I saw nothing overtly rude or inflammatory in Derrels post, so please try not to take negative critique personally. not everyone will love a photograph just because you do, and Derrel simply explained why he didnt. thats part of how this forum works. remember, if you arent looking for critique, of ALL sorts, just post in the "just for fun" section and state you dont want C&C. lets ALL try to keep this thread on topic please.

(also, there is no need to drag prior incidents into this thread. you can PM them if you wish, but there is no need for a public rehashing. thank you)


----------



## Steve5D (Mar 31, 2013)

Not to derail the thread but, since its closure has now been called for, here ya' go: Take the poll...


----------



## Rick58 (Mar 31, 2013)

TBH, I didn't even note this was in the Professional Gallery. As a casual candid, as it was originally labeled, I think it's fine. As a marketable image, I honestly do feel it's lacking in several areas.
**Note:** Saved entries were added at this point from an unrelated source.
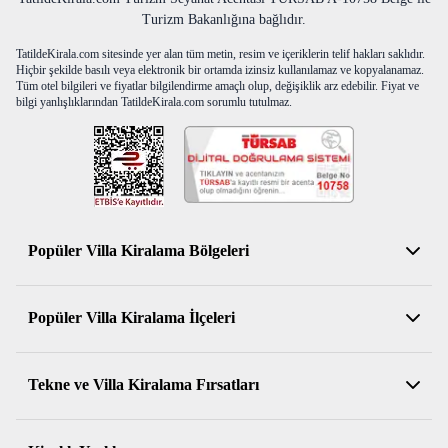
-Temizlik ücreti olarak 1500 TL alınmaktadır.
Turizm Bakanlığına bağlıdır.
DİLERSENİZ SİZE ÖZEL BALIK AVI
TatildeKirala.com sitesinde yer alan tüm metin, resim ve içeriklerin telif hakları saklıdır.
ORGANİZASYONU YAPABİLİRİZ..
Hiçbir şekilde basılı veya elektronik bir ortamda izinsiz kullanılamaz ve kopyalanamaz.
Tüm otel bilgileri ve fiyatlar bilgilendirme amaçlı olup, değişiklik arz edebilir. Fiyat ve
bilgi yanlışlıklarından TatildeKirala.com sorumlu tutulmaz.
Popüler Villa Kiralama Bölgeleri
Antalya Kiralık Villa
Popüler Villa Kiralama İlçeleri
Muğla Kiralık Villa
Aydın Kiralık Villa
Kemer Kiralık Villa
Tekne ve Villa Kiralama Fırsatları
İzmir Kiralık Villa
Serik Kiralık Villa
Balıkesir Kiralık Villa
Konyaaltı Kiralık Villa
Muhafazakar Kiralık Villalar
Again, it's your image, so if you and your client are happy, that's all the matters.


----------



## The_Traveler (Mar 31, 2013)

It seems that this thread indicates one of the really difficult obstacles for any photographer - the identification with the image.
The struggle is to be objective enough to recognize where a specific image might have 'defects' as others see it but that you as the maker embrace.


----------



## kathyt (Mar 31, 2013)

Rick58 said:


> TBH, I didn't even note this was in the Professional Gallery. As a casual candid, as it was originally labeled, I think it's fine. As a marketable image, I honestly do feel it's lacking in several areas. Again, it's your image, so if you and your client are happy, that's all the matters.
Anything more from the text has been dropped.